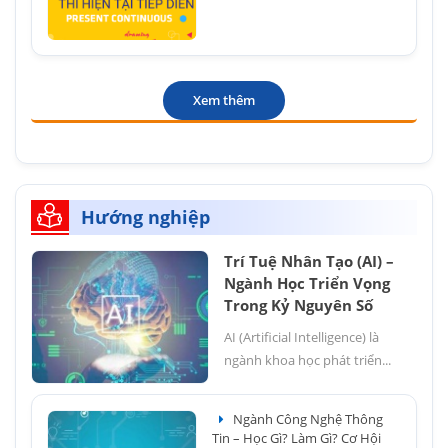
Xem thêm
Hướng nghiệp
Trí Tuệ Nhân Tạo (AI) –
Ngành Học Triển Vọng
Trong Kỷ Nguyên Số
AI (Artificial Intelligence) là
ngành khoa học phát triển...
Ngành Công Nghệ Thông
Tin – Học Gì? Làm Gì? Cơ Hội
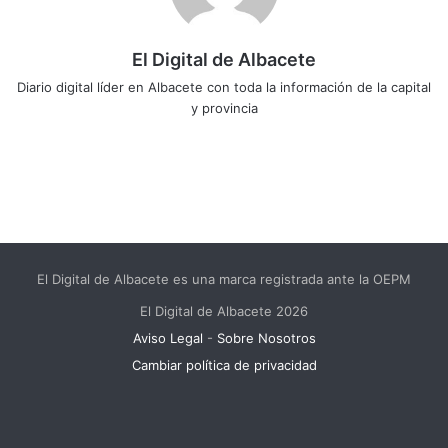
El Digital de Albacete
Diario digital líder en Albacete con toda la información de la capital
y provincia
Sitio
Facebook
X
LinkedIn
YouTube
Instagram
web
El Digital de Albacete es una marca registrada ante la OEPM
El Digital de Albacete 2026
Aviso Legal
-
Sobre Nosotros
Cambiar política de privacidad
Facebook
X
LinkedIn
YouTube
Instagram
Telegram
WhatsApp
RSS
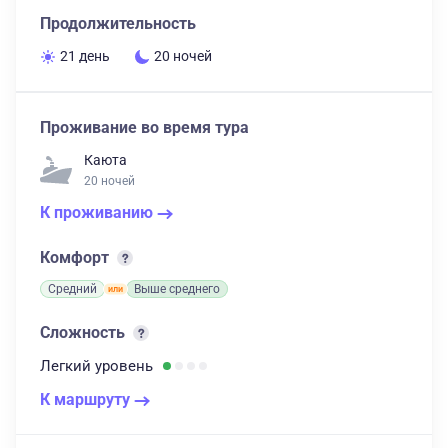
Продолжительность
21 день
20 ночей
Проживание во время тура
Каюта
20 ночей
К проживанию
Комфорт
Средний
Выше среднего
Сложность
Легкий
уровень
К маршруту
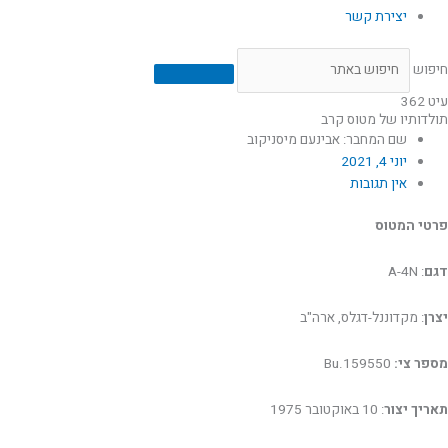
יצירת קשר
חיפוש
עיט 362
תולדותיו של מטוס קרב
שם המחבר: אבינעם מיסניקוב
יוני 4, 2021
אין תגובות
פרטי המטוס
דגם
: A-4N
יצרן
: מקדוננל-דגלס, ארה"ב
מספר צי:
Bu.159550
תאריך יצור
: 10 באוקטובר 1975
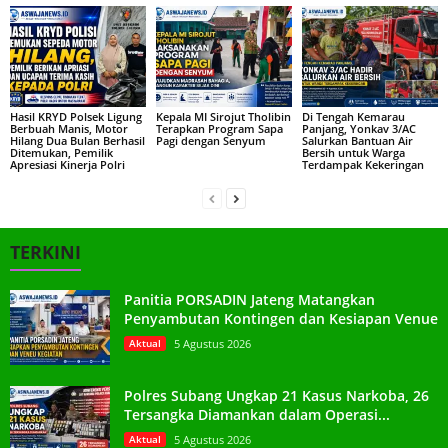
Hasil KRYD Polsek Ligung
Kepala MI Sirojut Tholibin
Di Tengah Kemarau
Berbuah Manis, Motor
Terapkan Program Sapa
Panjang, Yonkav 3/AC
Hilang Dua Bulan Berhasil
Pagi dengan Senyum
Salurkan Bantuan Air
Ditemukan, Pemilik
Bersih untuk Warga
Apresiasi Kinerja Polri
Terdampak Kekeringan
TERKINI
Panitia PORSADIN Jateng Matangkan
Penyambutan Kontingen dan Kesiapan Venue
Aktual
5 Agustus 2026
Polres Subang Ungkap 21 Kasus Narkoba, 26
Tersangka Diamankan dalam Operasi...
Aktual
5 Agustus 2026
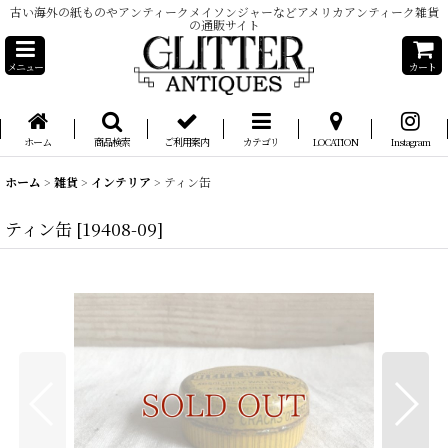
古い海外の紙ものやアンティークメイソンジャーなどアメリカアンティーク雑貨
の通販サイト
メニュー
カート
ホーム
商品検索
ご利用案内
カテゴリ
LOCATION
Instagram
ホーム
>
雑貨
>
インテリア
>
ティン缶
ティン缶
[
19408-09
]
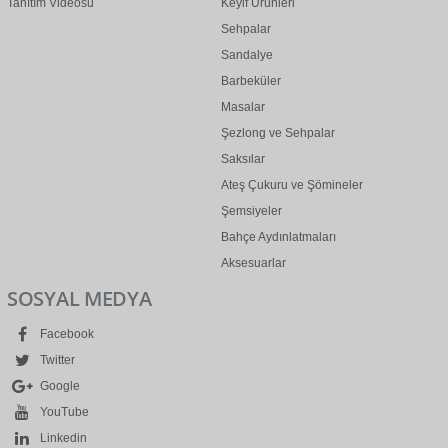
Tanıtım Videosu
Keyif Ürünleri
Sehpalar
Sandalye
Barbeküler
Masalar
Şezlong ve Sehpalar
Saksılar
Ateş Çukuru ve Şömineler
Şemsiyeler
Bahçe Aydınlatmaları
Aksesuarlar
SOSYAL MEDYA
Facebook
Twitter
Google
YouTube
Linkedin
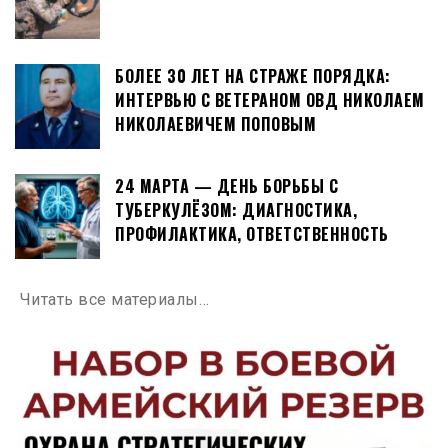
БОЛЕЕ 30 ЛЕТ НА СТРАЖЕ ПОРЯДКА:
ИНТЕРВЬЮ С ВЕТЕРАНОМ ОВД НИКОЛАЕМ
НИКОЛАЕВИЧЕМ ПОПОВЫМ
24 МАРТА — ДЕНЬ БОРЬБЫ С
ТУБЕРКУЛЁЗОМ: ДИАГНОСТИКА,
ПРОФИЛАКТИКА, ОТВЕТСТВЕННОСТЬ
Читать все материалы…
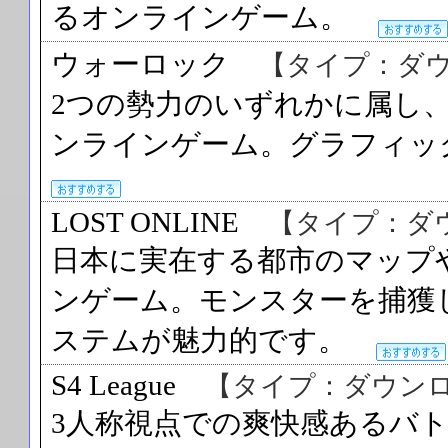
るオンラインゲーム。
ウォーロック
【タイプ：ダ
2つの勢力のいずれかに属し、
ンラインゲーム。グラフィ
LOST ONLINE
【タイプ：ダ
日本に実在する都市のマップ
ンゲーム。モンスターを捕獲
ステムが魅力的です。
S4 League
【タイプ：ダウン
3人称視点での爽快感あるバ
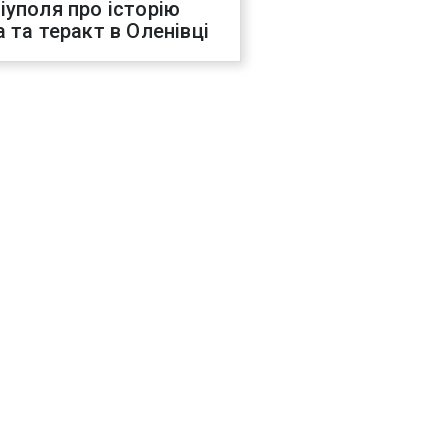
іуполя про історію
а та теракт в Оленівці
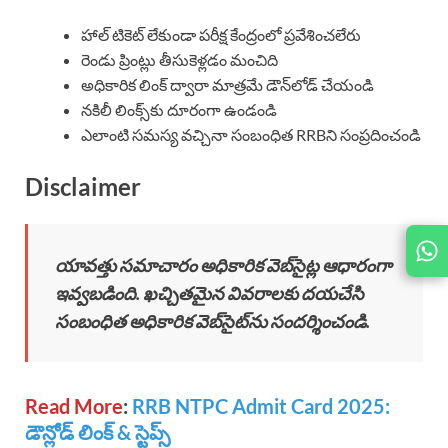
హాల్ టికెట్ లేకుండా పరీక్ష కేంద్రంలో ప్రవేశించలేరు
రెండు ప్రింట్లు తీసుకెళ్లడం మంచిది
అధికారిక లింక్ ద్వారా మాత్రమే డౌన్‌లోడ్ చేయండి
నకిలీ లింక్స్‌కు దూరంగా ఉండండి
ఎలాంటి సమస్య వచ్చినా సంబంధిత RRBని సంప్రదించండి
Disclaimer
యావత్తు సమాచారం అధికారిక వెబ్‌సైట్ల ఆధారంగా
ఇవ్వబడింది. ఖచ్చితమైన వివరాలకు దయచేసి
సంబంధిత అధికారిక వెబ్‌సైట్‌ను సందర్శించండి.
Read More
:
RRB NTPC Admit Card 2025:
డౌన్లోడ్ లింక్ & స్టెప్స్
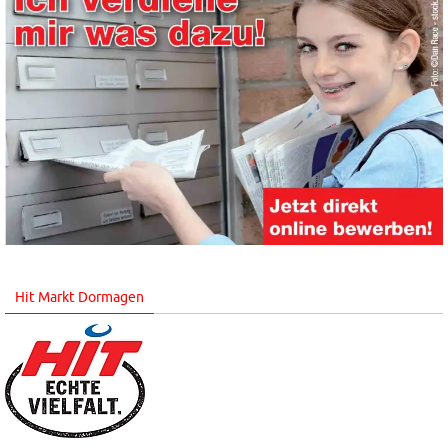
Hit Markt Dormagen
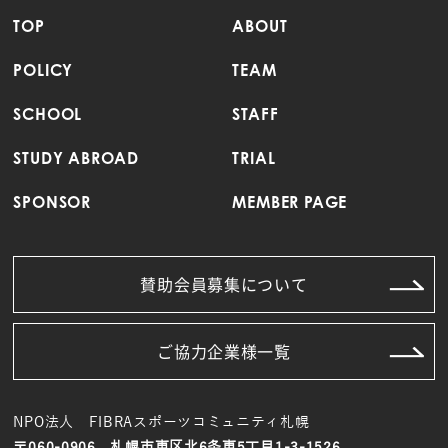
TOP
ABOUT
POLICY
TEAM
SCHOOL
STAFF
STUDY ABROAD
TRIAL
SPONSOR
MEMBER PAGE
賛助会員募集について
ご協力企業様一覧
NPO法人 FIBRAスポーツコミュニティ札幌
〒060-0906 札幌市東区北6条東5丁目1-3-1526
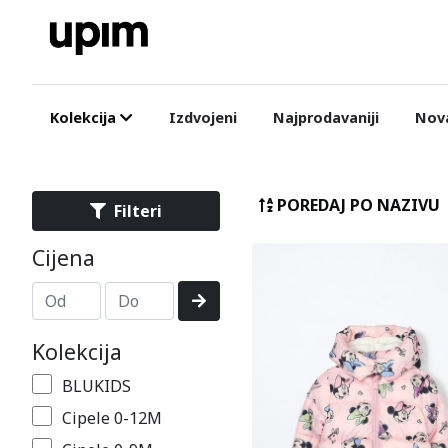
Kolekcija
Izdvojeni
Najprodavaniji
Nova
POREDAJ PO NAZIVU
Filteri
Cijena
Kolekcija
BLUKIDS
Cipele 0-12M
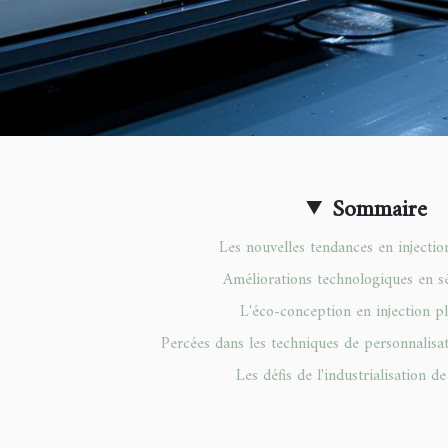
Sommaire
Les nouvelles tendances en injectio
Améliorations technologiques en s
L'éco-conception en injection pl
Percées dans les techniques de personnalisa
Les défis de l'industrialisation d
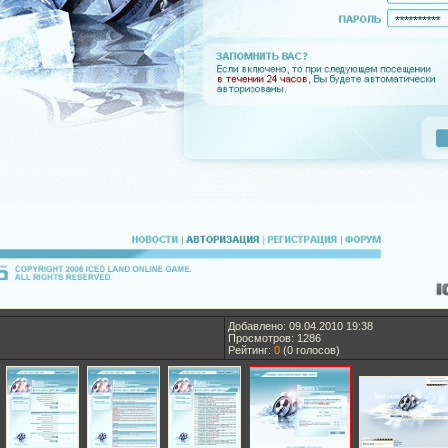
Добавлено: 09.04.2010 19:38
Просмотров: 1286
Рейтинг:
0
(
0
голосов)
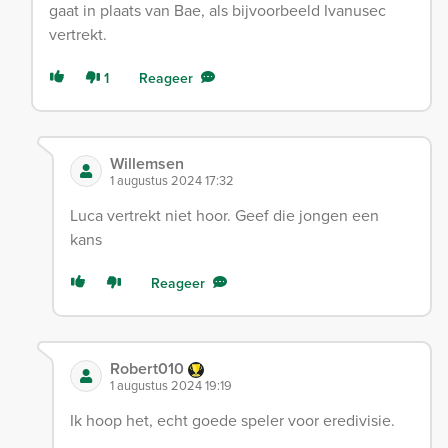
gaat in plaats van Bae, als bijvoorbeeld Ivanusec
vertrekt.
1
Reageer
Willemsen
1 augustus 2024 17:32
Luca vertrekt niet hoor. Geef die jongen een
kans
Reageer
Robert010
1 augustus 2024 19:19
Ik hoop het, echt goede speler voor eredivisie.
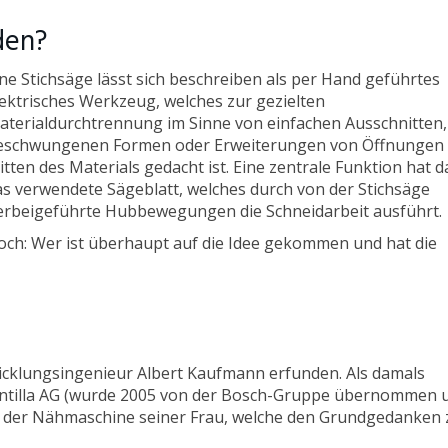
den?
ine Stichsäge lässt sich beschreiben als per Hand geführtes
lektrisches Werkzeug, welches zur gezielten
aterialdurchtrennung im Sinne von einfachen Ausschnitten,
eschwungenen Formen oder Erweiterungen von Öffnungen 
tten des Materials gedacht ist. Eine zentrale Funktion hat d
as verwendete Sägeblatt, welches durch von der Stichsäge
erbeigeführte Hubbewegungen die Schneidarbeit ausführt.
och: Wer ist überhaupt auf die Idee gekommen und hat die
icklungsingenieur Albert Kaufmann erfunden. Als damals
Scintilla AG (wurde 2005 von der Bosch-Gruppe übernommen 
 an der Nähmaschine seiner Frau, welche den Grundgedanken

Exercise description: Give the data again word for word, without pictures.

Problem solution:
Xem thêm
Hướng nghiệp
Trí Tuệ Nhân Tạo (AI) –
Ngành Học Triển Vọng
Trong Kỷ Nguyên Số
AI (Artificial Intelligence) là
ngành khoa học phát triển...
Ngành Công Nghệ Thông
Tin – Học Gì? Làm Gì? Cơ Hội
El Digital de Albacete
Diario digital líder en Albacete con toda la información de la capital
y provincia
Sitio
Facebook
X
LinkedIn
YouTube
Instagram
web
El Digital de Albacete es una marca registrada ante la OEPM
El Digital de Albacete 2026
Aviso Legal
-
Sobre Nosotros
Cambiar política de privacidad
Facebook
X
LinkedIn
YouTube
Instagram
Telegram
WhatsApp
RSS
Продолжительность
21 день
20 ночей
Проживание во время тура
Каюта
20 ночей
К проживанию
Комфорт
Средний
Выше среднего
Сложность
Легкий
уровень
К маршруту
יצירת קשר
חיפוש
עיט 362
תולדותיו של מטוס קרב
שם המחבר: אבינעם מיסניקוב
יוני 4, 2021
אין תגובות
פרטי המטוס
דגם
: A-4N
יצרן
: מקדוננל-דגלס, ארה"ב
מספר צי:
Bu.159550
תאריך יצור
: 10 באוקטובר 1975
Hasil KRYD Polsek Ligung
Kepala MI Sirojut Tholibin
Di Tengah Kemarau
Berbuah Manis, Motor
Terapkan Program Sapa
Panjang, Yonkav 3/AC
Hilang Dua Bulan Berhasil
Pagi dengan Senyum
Salurkan Bantuan Air
Ditemukan, Pemilik
Bersih untuk Warga
Apresiasi Kinerja Polri
Terdampak Kekeringan
TERKINI
Panitia PORSADIN Jateng Matangkan
Penyambutan Kontingen dan Kesiapan Venue
Aktual
5 Agustus 2026
Polres Subang Ungkap 21 Kasus Narkoba, 26
Tersangka Diamankan dalam Operasi...
Aktual
5 Agustus 2026
古い海外の紙ものやアンティークメイソンジャーなどアメリカアンティーク雑貨
の通販サイト
メニュー
カート
ホーム
商品検索
ご利用案内
カテゴリ
LOCATION
Instagram
ホーム
>
雑貨
>
インテリア
>
ティン缶
ティン缶
[
19408-09
]
Tanıtım Videosu
Keyif Ürünleri
Sehpalar
Sandalye
Barbeküler
Masalar
Şezlong ve Sehpalar
Saksılar
Ateş Çukuru ve Şömineler
Şemsiyeler
Bahçe Aydınlatmaları
Aksesuarlar
SOSYAL MEDYA
Facebook
Twitter
Google
YouTube
Linkedin
БОЛЕЕ 30 ЛЕТ НА СТРАЖЕ ПОРЯДКА:
ИНТЕРВЬЮ С ВЕТЕРАНОМ ОВД НИКОЛАЕМ
НИКОЛАЕВИЧЕМ ПОПОВЫМ
24 МАРТА — ДЕНЬ БОРЬБЫ С
ТУБЕРКУЛЁЗОМ: ДИАГНОСТИКА,
ПРОФИЛАКТИКА, ОТВЕТСТВЕННОСТЬ
Читать все материалы…
るオンラインゲーム。
ウォーロック
【タイプ：ダ
2つの勢力のいずれかに属し、
ンラインゲーム。グラフィ
LOST ONLINE
【タイプ：ダ
日本に実在する都市のマップ
ンゲーム。モンスターを捕獲
ステムが魅力的です。
S4 League
【タイプ：ダウン
3人称視点での爽快感あるバ
іуполя про історію
а та теракт в Оленівці
హాల్ టికెట్ లేకుండా పరీక్ష కేంద్రంలో ప్రవేశించలేరు
రెండు ప్రింట్లు తీసుకెళ్లడం మంచిది
అధికారిక లింక్ ద్వారా మాత్రమే డౌన్‌లోడ్ చేయండి
నకిలీ లింక్స్‌కు దూరంగా ఉండండి
ఎలాంటి సమస్య వచ్చినా సంబంధిత RRBని సంప్రదించండి
Disclaimer
యావత్తు సమాచారం అధికారిక వెబ్‌సైట్ల ఆధారంగా
ఇవ్వబడింది. ఖచ్చితమైన వివరాలకు దయచేసి
సంబంధిత అధికారిక వెబ్‌సైట్‌ను సందర్శించండి.
Read More
:
RRB NTPC Admit Card 2025:
డౌన్లోడ్ లింక్ & స్టెప్స్
Hit Markt Dormagen
TOP
ABOUT
POLICY
TEAM
SCHOOL
STAFF
STUDY ABROAD
TRIAL
SPONSOR
MEMBER PAGE
賛助会員募集について
ご協力企業様一覧
NPO法人 FIBRAスポーツコミュニティ札幌
〒060-0906 札幌市東区北6条東5丁目1-3-1526
Kolekcija
Izdvojeni
Najprodavaniji
Nova
POREDAJ PO NAZIVU
Filteri
Cijena
Kolekcija
BLUKIDS
Cipele 0-12M
Sommaire
Les nouvelles tendances en injectio
Améliorations technologiques en s
L'éco-conception en injection pl
Percées dans les techniques de personnalisa
Les défis de l'industrialisation d
Добавлено: 09.04.2010 19:38
Просмотров: 1286
Рейтинг:
0
(
0
голосов)
gaat in plaats van Bae, als bijvoorbeeld Ivanusec
vertrekt.
1
Reageer
Willemsen
1 augustus 2024 17:32
Luca vertrekt niet hoor. Geef die jongen een
kans
Reageer
Robert010
1 augustus 2024 19:19
Ik hoop het, echt goede speler voor eredivisie.
den?
ine Stichsäge lässt sich beschreiben als per Hand geführtes
lektrisches Werkzeug, welches zur gezielten
aterialdurchtrennung im Sinne von einfachen Ausschnitten,
eschwungenen Formen oder Erweiterungen von Öffnungen 
tten des Materials gedacht ist. Eine zentrale Funktion hat d
as verwendete Sägeblatt, welches durch von der Stichsäge
erbeigeführte Hubbewegungen die Schneidarbeit ausführt.
och: Wer ist überhaupt auf die Idee gekommen und hat die
icklungsingenieur Albert Kaufmann erfunden. Als damals
Scintilla AG (wurde 2005 von der Bosch-Gruppe übernommen 
 an der Nähmaschine seiner Frau, welche den Grundgedanken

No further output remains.